An exact transcription of all the records, free of pictures, is the expected answer.
[Extracted records Boundary: Start]
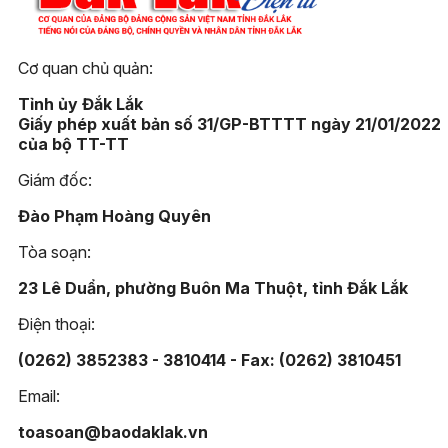
Cơ quan chủ quản:
Tỉnh ủy Đắk Lắk
Giấy phép xuất bản số 31/GP-BTTTT ngày 21/01/2022
của bộ TT-TT
Giám đốc:
Đào Phạm Hoàng Quyên
Tòa soạn:
23 Lê Duẩn, phường Buôn Ma Thuột, tỉnh Đắk Lắk
Điện thoại:
(0262) 3852383 - 3810414 - Fax: (0262) 3810451
Email:
toasoan@baodaklak.vn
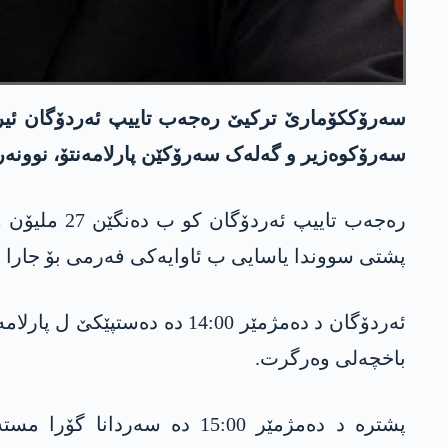
سەرۆکوەزیر و گەلەک سەرۆکێن پارلامەنتۆ، نوونەر 
پشتی سووندا یاسایی ب ئاوایەکی فەرمی بۆ جارا 
ئەردۆگان د دەمژمێر 14:00 د
باخچەلی وەرگرت.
[Extracted records Boundary: End]
[Solution for this exercise]
Cơ quan chủ quản:
Tỉnh ủy Đắk Lắk
Giấy phép xuất bản số 31/GP-BTTTT ngày 21/01/2022
của bộ TT-TT
Giám đốc:
Đào Phạm Hoàng Quyên
Tòa soạn:
23 Lê Duẩn, phường Buôn Ma Thuột, tỉnh Đắk Lắk
Điện thoại:
(0262) 3852383 - 3810414 - Fax: (0262) 3810451
Email:
toasoan@baodaklak.vn
سەرۆکوەزیر و گەلەک سەرۆکێن پارلامەنتۆ، نوونەر 
پشتی سووندا یاسایی ب ئاوایەکی فەرمی بۆ جارا 
ئەردۆگان د دەمژمێر 14:00 د
باخچەلی وەرگرت.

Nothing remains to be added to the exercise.